Seus opositores defendem que, quando adotado na prática, o interculturalismo pode ser danoso às sociedades e particularmente nocivo às culturas nativas.
Origem do termo
O conceito de interculturalidade, ou interculturalismo, surge a partir do campo das ciências sociais, sendo derivado de outro conceito, o de cultura. O conceito é criado por antropólogos pós segunda guerra, no contexto do processo de descolonização dos continentes africano e asiático, e do reconhecimento da diversidade cultural advinda dos processos migratórios dos países de independência recente para a Europa, provocando assim uma transformação demográfica e cultural.[1]
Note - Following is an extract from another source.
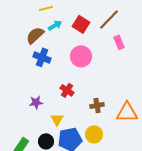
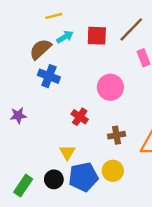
red square: (81, 24) -> (97, 36), turned -30
pink circle: (81, 56) -> (110, 87), moved
purple star: (36, 102) -> (18, 115), moved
No contexto da América Latina, o termo interculturalidade passa a ser utilizado a partir da década de 1960 para se referir a miscigenação das culturas europeias colonizadoras aos traços culturais dos povos originários que sobreviveram ao processo de colonização, criando assim uma relação complexa e de tensão entre diferentes expressões culturais e visões de mundo.[2] No contexto latino-americano, Luis Enrique López, sociolinguista peruano, se coloca como uma das principais referências sobre o tema, discutindo questões como a educação bilíngue para os povos originários, e as relações entre os diferentes povos e culturas que formaram a região.[3]
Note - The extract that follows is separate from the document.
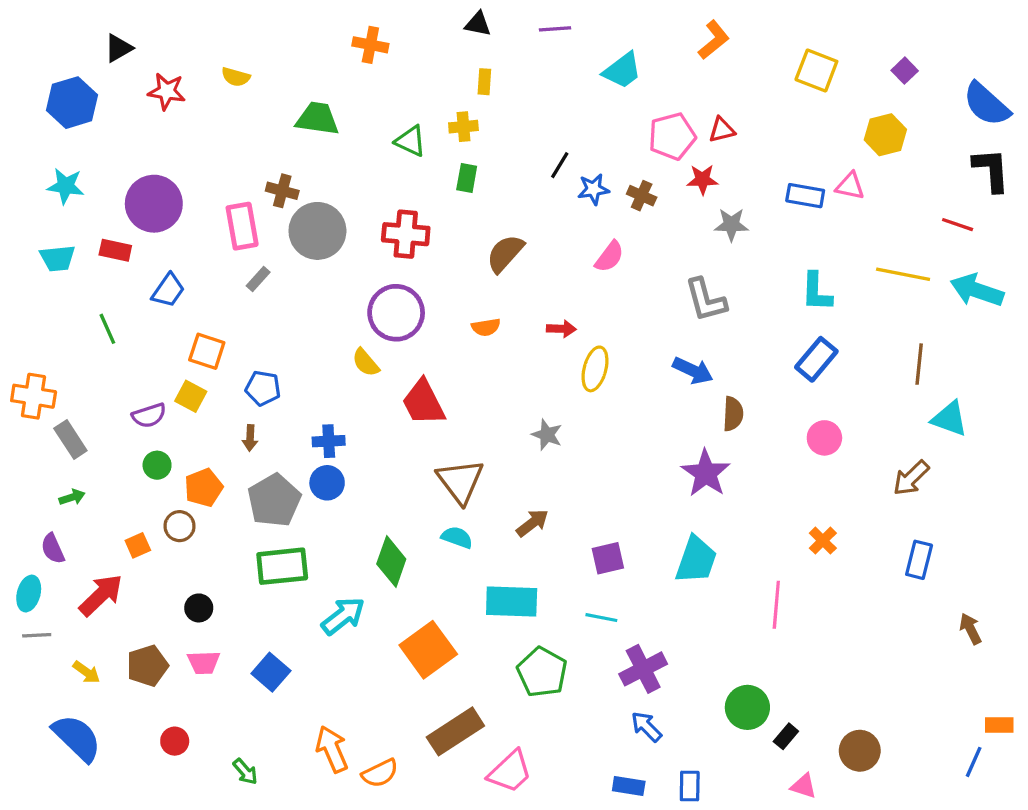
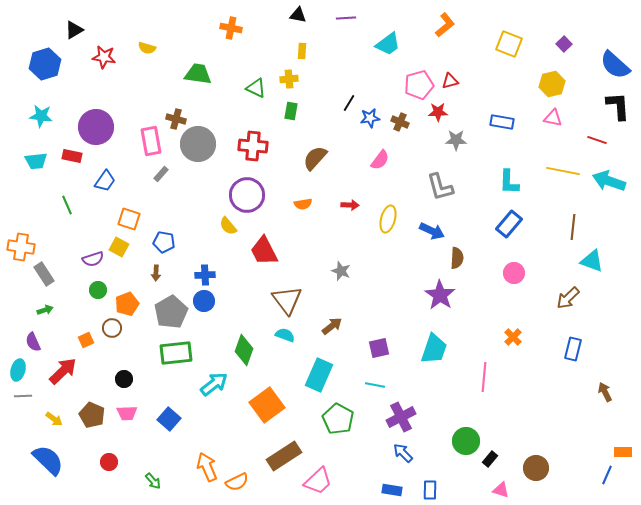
pink triangle: (850, 186) -> (553, 118), moved
yellow ellipse: (595, 369) -> (388, 219), moved
cyan rectangle: (512, 602) -> (319, 375), turned -68
brown pentagon: (147, 666) -> (92, 415), turned -30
Fundamentação teórica e significado aprofundado
O Interculturalismo é uma abordagem que busca ativamente a interação, o diálogo e a construção mútua entre diferentes culturas, valorizando a diversidade e promovendo a transformação e enriquecimento recíproco das culturas envolvidas.
Os valores centrais da Interculturalidade variam dependendo da abordagem, seja funcional ou crítica. No entanto, a perspectiva da interculturalidade crítica, defendida por Catherine Walsh, se apoia em um conjunto de valores que visam a transformação social e a justiça.[3]
Os valores centrais da interculturalidade crítica de Catherine Walsh são:
I. Justiça Epistêmica e Reconhecimento
O valor central é o reconhecimento de que todos os conhecimentos (saberes indígenas, ancestrais, populares) são válidos e devem ter paridade com o conhecimento ocidental.
- Anticolonialidade do Saber: Combate a ideia de que o conhecimento europeu ou ocidental é o único universal e legítimo.
- Diálogo de Saberes: Não se trata apenas de "tolerar" a existência de outros saberes, mas de colocá-los em diálogo horizontal e igualitário, para que possam contribuir na resolução de problemas e na construção de um conhecimento mais plural e complexo.[3]
II. Transformação Estrutural e Descolonização
A Interculturalidade Crítica baseia-se no valor da transformação social, buscando erradicar as raízes históricas da desigualdade.
- Questionamento do Poder: Valoriza a crítica radical às estruturas sociais, políticas e econômicas que perpetuam a racialização e a subalternização de grupos, como os povos indígenas.
- In-surgir e Re-existir: Enfatiza o valor da ação política e da resistência ativa (o "in-surgir") contra a ordem estabelecida, afirmando o direito dos povos de re-existir com suas próprias identidades e projetos de vida.[3]
III. Paridade de Participação e Equidade Social
Este valor está ligado à inclusão política e social, garantindo que a diferença cultural não seja uma causa de desigualdade.
- Inclusão Genuína: Promove a participação plena de todos os grupos culturais na tomada de decisões e na esfera pública, eliminando as assimetrias de poder.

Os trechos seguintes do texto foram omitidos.